Top of EXCERPTED RECORDS

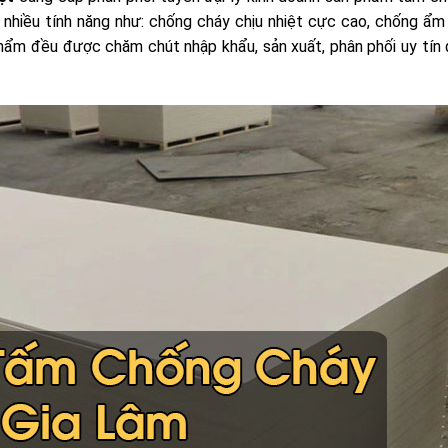
 nhiều tính năng như: chống cháy chịu nhiệt cực cao, chống ẩ
 phẩm đều được chăm chút nhập khẩu, sản xuất, phân phối uy tín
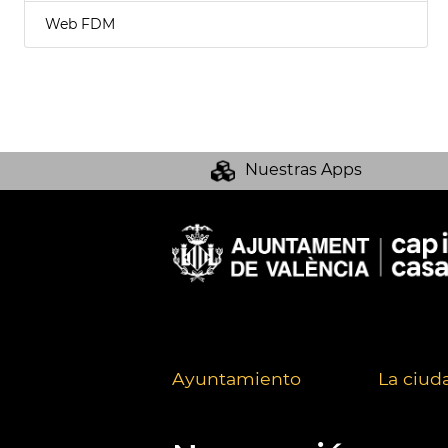
Web FDM
Nuestras Apps
Ayuntamiento
La ciud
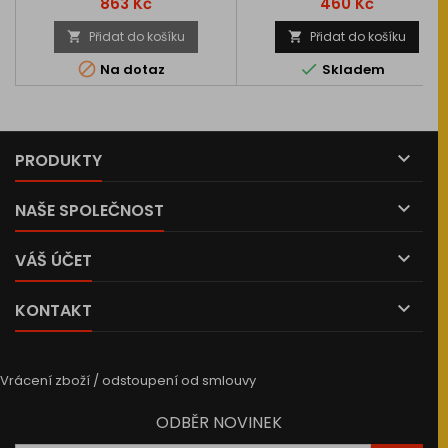
Cena
Cena
863 Kč
460 Kč
Přidat do košíku
Přidat do košíku




Na dotaz
Skladem

PRODUKTY

NAŠE SPOLEČNOST

VÁŠ ÚČET

KONTAKT
Vrácení zboží / odstoupení od smlouvy
ODBĚR NOVINEK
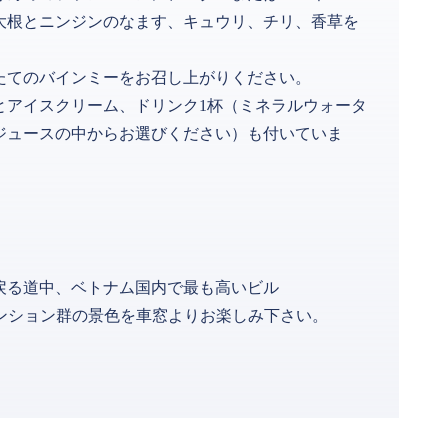
大根とニンジンのなます、キュウリ、チリ、香草を
たてのバインミーをお召し上がりください。
とアイスクリーム、ドリンク1杯（ミネラルウォータ
ジュースの中からお選びください）も付いていま
戻る道中、ベトナム国内で最も高いビル
高層マンション群の景色を車窓よりお楽しみ下さい。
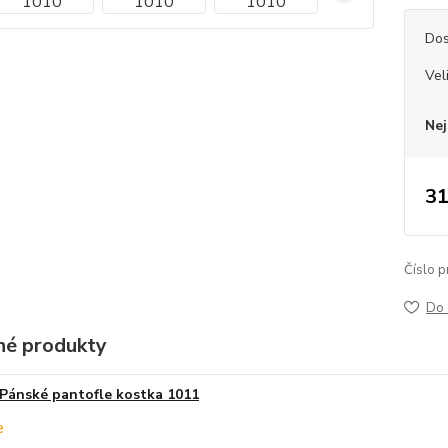
Dos
Vel
Nej
31
Číslo p
Do 
é produkty
Pánské pantofle kostka 1011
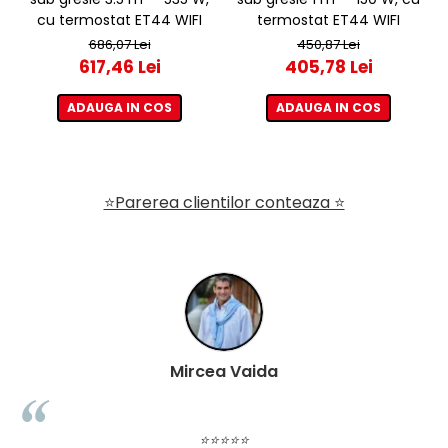
cu termostat ET44 WIFI
termostat ET44 WIFI
686,07 Lei
450,87 Lei
617,46 Lei
405,78 Lei
ADAUGA IN COS
ADAUGA IN COS
⭐Parerea clientilor conteaza ⭐
Mircea Vaida
⭐⭐⭐⭐⭐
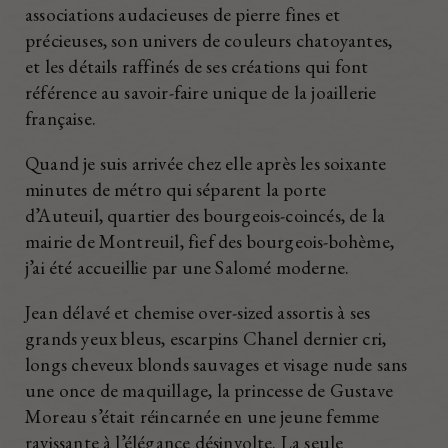
associations audacieuses de pierre fines et
précieuses, son univers de couleurs chatoyantes,
et les détails raffinés de ses créations qui font
référence au savoir-faire unique de la joaillerie
française.
Quand je suis arrivée chez elle après les soixante
minutes de métro qui séparent la porte
d’Auteuil, quartier des bourgeois-coincés, de la
mairie de Montreuil, fief des bourgeois-bohème,
j’ai été accueillie par une Salomé moderne.
Jean délavé et chemise over-sized assortis à ses
grands yeux bleus, escarpins Chanel dernier cri,
longs cheveux blonds sauvages et visage nude sans
une once de maquillage, la princesse de Gustave
Moreau s’était réincarnée en une jeune femme
ravissante à l’élégance désinvolte. La seule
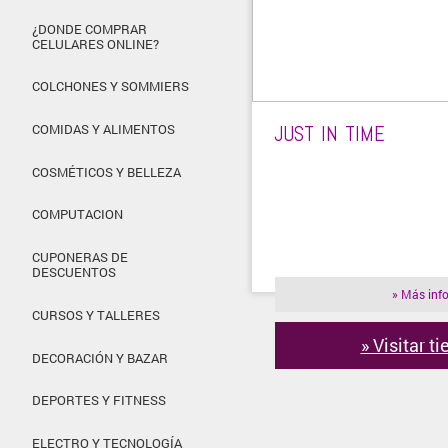
¿DONDE COMPRAR
CELULARES ONLINE?
COLCHONES Y SOMMIERS
JUST IN TIME
COMIDAS Y ALIMENTOS
COSMÉTICOS Y BELLEZA
COMPUTACION
CUPONERAS DE
DESCUENTOS
» Más inf
CURSOS Y TALLERES
» Visitar t
DECORACIÓN Y BAZAR
DEPORTES Y FITNESS
ELECTRO Y TECNOLOGÍA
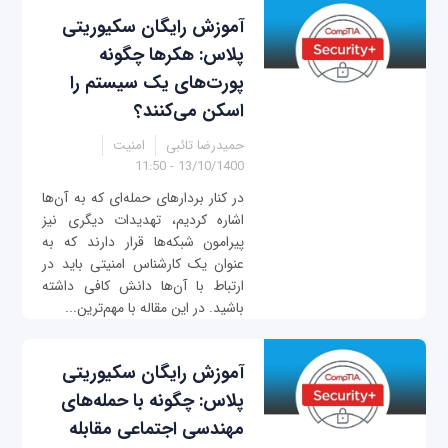
آموزش رایگان سکیوریتی
پلاس: هکرها چگونه
پورت‌های یک سیستم را
اسکن می‌کنند؟
حمیدرضا تائبی
امنیت
13/10/1400 - 11:50
در کنار بردارهای حمله‌ای که به آن‌ها
اشاره کردیم، تهدیدات دیگری نیز
پیرامون شبکه‌ها قرار دارند که به
عنوان یک کارشناس امنیتی باید در
ارتباط با آن‌ها دانش کافی داشته
باشید. در این مقاله با مهم‌ترین...
آموزش رایگان سکیوریتی
پلاس: چگونه با حمله‌های
مهندسی اجتماعی مقابله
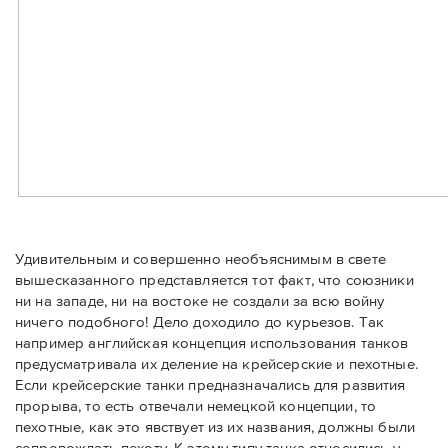
Удивительным и совершенно необъяснимым в свете
вышесказанного представляется тот факт, что союзники
ни на западе, ни на востоке не создали за всю войну
ничего подобного! Дело доходило до курьезов. Так
например английская концепция использования танков
предусматривала их деление на крейсерские и пехотные.
Если крейсерские танки предназначались для развития
прорыва, то есть отвечали немецкой концепции, то
пехотные, как это явствует из их названия, должны были
сопровождать пехоту. К этому типу танка относились у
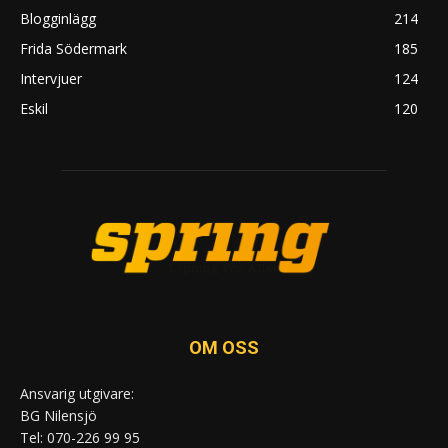
Blogginlägg
214
Frida Södermark
185
Intervjuer
124
Eskil
120
OM OSS
Ansvarig utgivare:
BG Nilensjö
Tel: 070-226 99 95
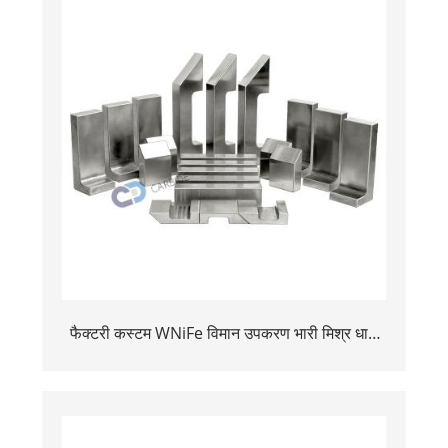
फैक्टरी कस्टम WNiFe विमान उपकरण भारी मिश्र धातु
टंगस्टन बकिंग बार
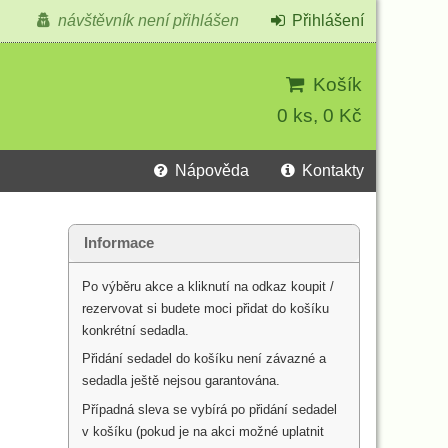
návštěvník není přihlášen
Přihlášení
Košík
0 ks, 0 Kč
Nápověda
Kontakty
Informace
Po výběru akce a kliknutí na odkaz koupit /
rezervovat si budete moci přidat do košíku
konkrétní sedadla.
Přidání sedadel do košíku není závazné a
sedadla ještě nejsou garantována.
Případná sleva se vybírá po přidání sedadel
v košíku (pokud je na akci možné uplatnit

Bottom of EXCERPTED RECORDS

• WHAT YOU WILL DO: Your job is to copy each entry exactly as written; the pictures do not go in.

• ANSWER SPACE:
 nhiều tính năng như: chống cháy chịu nhiệt cực cao, chống ẩ
 phẩm đều được chăm chút nhập khẩu, sản xuất, phân phối uy tín
Web FDM
Nuestras Apps
Ayuntamiento
La ciud
Cena
Cena
863 Kč
460 Kč
Přidat do košíku
Přidat do košíku




Na dotaz
Skladem

PRODUKTY

NAŠE SPOLEČNOST

VÁŠ ÚČET

KONTAKT
Vrácení zboží / odstoupení od smlouvy
ODBĚR NOVINEK
大根とニンジンのなます、キュウリ、チリ、香草を
たてのバインミーをお召し上がりください。
とアイスクリーム、ドリンク1杯（ミネラルウォータ
ジュースの中からお選びください）も付いていま
戻る道中、ベトナム国内で最も高いビル
高層マンション群の景色を車窓よりお楽しみ下さい。
Dos
Vel
Nej
31
Číslo p
Do 
é produkty
Pánské pantofle kostka 1011
cu termostat ET44 WIFI
termostat ET44 WIFI
686,07 Lei
450,87 Lei
617,46 Lei
405,78 Lei
ADAUGA IN COS
ADAUGA IN COS
⭐Parerea clientilor conteaza ⭐
Mircea Vaida
⭐⭐⭐⭐⭐
associations audacieuses de pierre fines et
précieuses, son univers de couleurs chatoyantes,
et les détails raffinés de ses créations qui font
référence au savoir-faire unique de la joaillerie
française.
Quand je suis arrivée chez elle après les soixante
minutes de métro qui séparent la porte
d’Auteuil, quartier des bourgeois-coincés, de la
mairie de Montreuil, fief des bourgeois-bohème,
j’ai été accueillie par une Salomé moderne.
Jean délavé et chemise over-sized assortis à ses
grands yeux bleus, escarpins Chanel dernier cri,
longs cheveux blonds sauvages et visage nude sans
une once de maquillage, la princesse de Gustave
Moreau s’était réincarnée en une jeune femme
ravissante à l’élégance désinvolte. La seule
¿DONDE COMPRAR
CELULARES ONLINE?
COLCHONES Y SOMMIERS
JUST IN TIME
COMIDAS Y ALIMENTOS
COSMÉTICOS Y BELLEZA
COMPUTACION
CUPONERAS DE
DESCUENTOS
» Más inf
CURSOS Y TALLERES
» Visitar t
DECORACIÓN Y BAZAR
DEPORTES Y FITNESS
ELECTRO Y TECNOLOGÍA
آموزش رایگان سکیوریتی
پلاس: هکرها چگونه
پورت‌های یک سیستم را
اسکن می‌کنند؟
حمیدرضا تائبی
امنیت
13/10/1400 - 11:50
در کنار بردارهای حمله‌ای که به آن‌ها
اشاره کردیم، تهدیدات دیگری نیز
پیرامون شبکه‌ها قرار دارند که به
عنوان یک کارشناس امنیتی باید در
ارتباط با آن‌ها دانش کافی داشته
باشید. در این مقاله با مهم‌ترین...
آموزش رایگان سکیوریتی
پلاس: چگونه با حمله‌های
مهندسی اجتماعی مقابله
Удивительным и совершенно необъяснимым в свете
вышесказанного представляется тот факт, что союзники
ни на западе, ни на востоке не создали за всю войну
ничего подобного! Дело доходило до курьезов. Так
например английская концепция использования танков
предусматривала их деление на крейсерские и пехотные.
Если крейсерские танки предназначались для развития
прорыва, то есть отвечали немецкой концепции, то
пехотные, как это явствует из их названия, должны были
сопровождать пехоту. К этому типу танка относились у
Blogginlägg
214
Frida Södermark
185
Intervjuer
124
Eskil
120
OM OSS
Ansvarig utgivare:
BG Nilensjö
Tel: 070-226 99 95
फैक्टरी कस्टम WNiFe विमान उपकरण भारी मिश्र धातु
टंगस्टन बकिंग बार
návštěvník není přihlášen
Přihlášení
Košík
0 ks, 0 Kč
Nápověda
Kontakty
Informace
Po výběru akce a kliknutí na odkaz koupit /
rezervovat si budete moci přidat do košíku
konkrétní sedadla.
Přidání sedadel do košíku není závazné a
sedadla ještě nejsou garantována.
Případná sleva se vybírá po přidání sedadel
v košíku (pokud je na akci možné uplatnit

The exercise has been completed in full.